%%

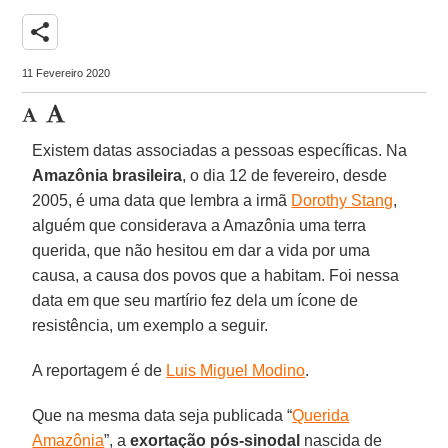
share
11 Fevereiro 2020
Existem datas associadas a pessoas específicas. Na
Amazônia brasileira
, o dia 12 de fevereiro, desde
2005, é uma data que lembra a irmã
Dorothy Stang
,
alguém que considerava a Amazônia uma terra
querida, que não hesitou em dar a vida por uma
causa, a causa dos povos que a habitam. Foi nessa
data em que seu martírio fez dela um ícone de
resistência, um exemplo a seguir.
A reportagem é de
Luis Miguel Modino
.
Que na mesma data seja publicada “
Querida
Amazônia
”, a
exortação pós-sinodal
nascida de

%%
%%

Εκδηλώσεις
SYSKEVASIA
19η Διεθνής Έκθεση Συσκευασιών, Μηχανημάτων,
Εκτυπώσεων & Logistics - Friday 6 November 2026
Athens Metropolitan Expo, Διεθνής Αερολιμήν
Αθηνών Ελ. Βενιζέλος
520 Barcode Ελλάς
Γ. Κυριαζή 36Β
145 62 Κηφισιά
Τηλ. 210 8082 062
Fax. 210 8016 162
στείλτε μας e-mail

%%

Exercise brief —
Above are the records; print exactly the lines from the line with "Αθηνών Ελ. Βενιζέλος" to the line with "στείλτε μας e-mail", including both, and nothing else.

Output of the task —
Αθηνών Ελ. Βενιζέλος
520 Barcode Ελλάς
Γ. Κυριαζή 36Β
145 62 Κηφισιά
Τηλ. 210 8082 062
Fax. 210 8016 162
στείλτε μας e-mail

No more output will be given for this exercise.